LA INVASIÓN DEL RUIDO
Por David Roca Basadre
Lima es particularmente ruidosa. Y estos tiempos de fin de año se convierte en un verdadero infierno. Para la Organización Mundial de la Salud (OMS), el límite máximo establecido para una zona urbana es de 55 decibeles, y sin embargo el Organismo de Evaluación y Fiscalización Ambiental (OEFA) detectó más de treinta puntos de Lima y Callao en los que se sobrepasan largamente los 70 decibeles.
Hay una costumbre del ruido que alcanza a todos los espacios de la vida cotidiana, una costumbre horrorosa que nace desde la infancia entre los sectores mayoritarios, sobre todo, donde se vive en medio de megáfonos y música a todo volumen invadiendo hogares, restaurantes, cafés, mercados, transporte público. Este último es el causante de que en algunos lugares, merced a los motores, las bocinas, los voceríos y la música estrepitosa se llegue en algunas zonas a niveles entre 75 y 110 decibeles.
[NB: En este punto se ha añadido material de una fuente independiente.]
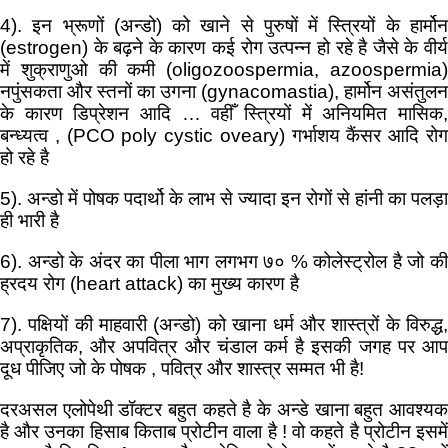
4). इन भ्रूणों (अन्डो) को खाने से पुरुषों में स्त्रियों के हार्मोन
(estrogen) के बढ़ने के कारण कई रोग उत्पन्न हो रहे है जैसे के वीर्य
में शुक्राणुओ की कमी (oligozoospermia, azoospermia)
नपुंसकता और स्तनों का उगना (gynacomastia), हार्मोन असंतुलन
के कारण डिप्रेशन आदि … वहीँ स्त्रियों में अनियमित मासिक,
बन्ध्यत्व , (PCO poly cystic oveary) गर्भाशय कैंसर आदि रोग
हो रहे है
5). अन्डो में पोषक पदार्थो के लाभ से ज्यादा इन रोगों से हांनी का पलड़ा
ही भारी है
6). अन्डो के अंदर का पीला भाग लगभग ७० % कोलेस्ट्रोल है जो की
ह्रदय रोग (heart attack) का मुख्य कारण है
7). पक्षियों की माहवारी (अन्डो) को खाना धर्म और शास्त्रों के विरुद्ध,
अप्राकृतिक, और अपवित्र और चंडाल कर्म है इसकी जगह पर आप
दूध पीजिए जो के पोषक , पवित्र और शास्त्र सम्मत भी है!
दरअसल एलोपेथी डॉक्टर बहुत कहते है के अन्डे खाना बहुत आवश्यक
है और उनका हिसाब किताब प्रोटीन वाला है ! वो कहते है प्रोटीन इसमें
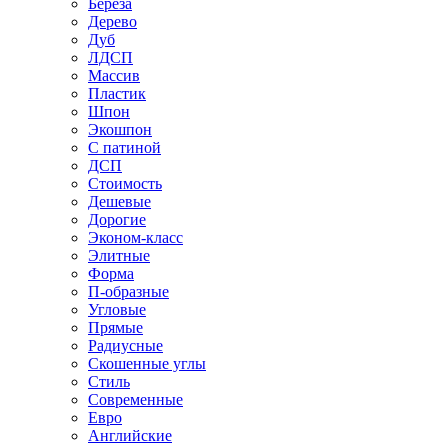
Береза
Дерево
Дуб
ЛДСП
Массив
Пластик
Шпон
Экошпон
С патиной
ДСП
Стоимость
Дешевые
Дорогие
Эконом-класс
Элитные
Форма
П-образные
Угловые
Прямые
Радиусные
Скошенные углы
Стиль
Современные
Евро
Английские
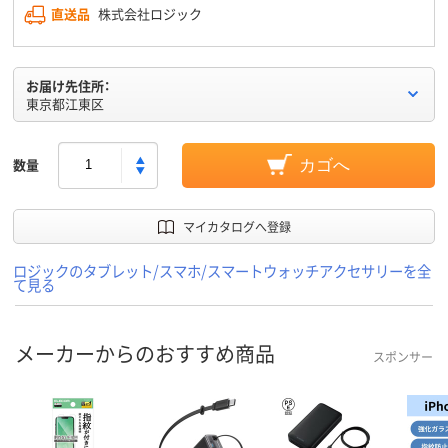
直送品
株式会社ロジック
お届け先住所：
東京都江東区
数量
カゴへ
マイカタログへ登録
ロジックのタブレット/スマホ/スマートウォッチアクセサリーを全
て見る
メーカーからのおすすめ商品
スポンサー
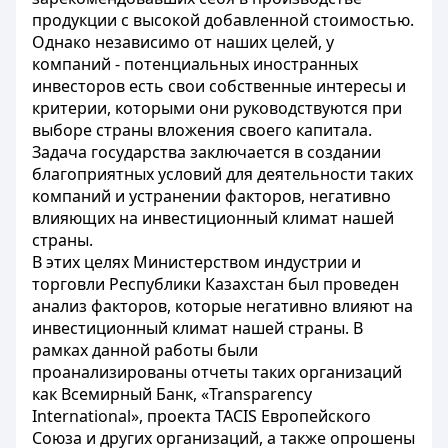
продукции с высокой добавленной стоимостью.
Однако независимо от наших целей, у
компаний - потенциальных иностранных
инвесторов есть свои собственные интересы и
критерии, которыми они руководствуются при
выборе страны вложения своего капитала.
Задача государства заключается в создании
благоприятных условий для деятельности таких
компаний и устранении факторов, негативно
влияющих на инвестиционный климат нашей
страны.
В этих целях Министерством индустрии и
торговли Республики Казахстан был проведен
анализ факторов, которые негативно влияют на
инвестиционный климат нашей страны. В
рамках данной работы были
проанализированы отчеты таких организаций
как Всемирный Банк, «Transparency
International», проекта TACIS Европейского
Союза и других организаций, а также опрошены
Uno trata de encontrar un lugar donde tomar un café y el conversar sea una posibilidad abierta, y se encuentra con televisores encendidos agrediendo nuestros oídos y personas que, o gritan o se miran como momias sin tener nada que decir, y uno se pregunta si se trata precisamente de eso.
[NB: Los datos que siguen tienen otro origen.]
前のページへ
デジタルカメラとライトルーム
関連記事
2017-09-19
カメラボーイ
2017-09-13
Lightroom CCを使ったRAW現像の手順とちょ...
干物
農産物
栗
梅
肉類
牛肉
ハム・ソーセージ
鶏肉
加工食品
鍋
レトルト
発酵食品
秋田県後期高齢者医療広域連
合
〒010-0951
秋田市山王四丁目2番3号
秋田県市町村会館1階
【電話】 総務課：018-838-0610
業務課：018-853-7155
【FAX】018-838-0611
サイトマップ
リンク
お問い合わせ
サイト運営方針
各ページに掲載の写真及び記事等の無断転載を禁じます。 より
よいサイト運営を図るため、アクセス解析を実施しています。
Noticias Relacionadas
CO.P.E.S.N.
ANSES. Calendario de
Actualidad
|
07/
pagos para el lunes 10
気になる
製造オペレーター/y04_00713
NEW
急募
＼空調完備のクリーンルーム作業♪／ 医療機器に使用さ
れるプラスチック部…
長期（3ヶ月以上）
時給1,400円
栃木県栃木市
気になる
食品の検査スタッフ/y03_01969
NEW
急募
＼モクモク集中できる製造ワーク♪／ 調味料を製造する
Las fiestas o reuniones en los barrios populares son lugares de griterío donde alternar es casi imposible sin dañar la garganta. Personalmente, trabajé casi diez años de mi vida más joven como promotor social en un barrio popular y el cariño me llevó incluso a intentar afincarme con aquella comunidad en la que tan bien me sentía. Me espantaron las radios encendidas a todo volumen desde la horas más tempranas y hasta bien entrada la noche que impedía absolutamente mi capacidad de concentración.
Tanto ruido solo puede obedecer a la necesidad de evasión, a la imposibilidad de comunicarse o al temor de estar frente al otro o ante su propio mundo interior. Una sociedad que vive tan ajena a sí misma, soñando con ideales de vida ajenos, abrumada por una publicidad que obliga a la adquisición compulsiva de objetos inservibles en muchos casos pero destinados todos a parecer lo que es imposible ser cuando se ha perdido completamente la identidad y el sistema educativo no es capaz de forjar alguno, necesita huir de sí misma y ahogarse en la contaminación sonora que termina generando sistemas nerviosos agotados, conflictivos, generadores de espíritus perdidos en el nadir de la indiferencia o la violencia, y con la sola necesidad de pasar la hoja para llegar al día siguiente.
El educador Constantino Carvallo Rey escribe que “teme la soledad quien tiene algo interno que inquieta y perturba, algo que se desea acallar o confundir con la bulla o la vida colectiva. (Este) tiene miedo del silencio, le incomoda, no sabe estar solo porque al estarlo pierde toda compañía y no aprendió a acompañarse”.
La gestión de la alcaldesa de Lima, que tan buenas iniciativas tiene – y que solo la mezquindad y la codicia quieren interrumpir abusando precisamente de la soledad de todos los miles que se refugian en esos ruidos – debiera iniciar una sabia campaña contra la contaminación sonora como parte de sus prioridades. No solo para salvar nuestros oídos en una ciudad con alta incidencia de problemas auditivos, no solo para salvaguardar los sistemas nerviosos y – de esa manera – contribuir en la lucha contra la violencia, sino que por lo que también dice Carvallo, por lograr en nuestros conciudadanos “esta capacidad de sumergirnos en las regiones hondas del alma que constituye (…) uno de los signos más importantes de madurez dentro del desarrollo emocional.”
La convivencia social puede obtener grandes e imperecederos logros si se lograra que el silencio sea considerado un valor, una virtud y renazca la capacidad de conversar, de dialogar que desarrollan también la inteligencia y construyen el buen vivir.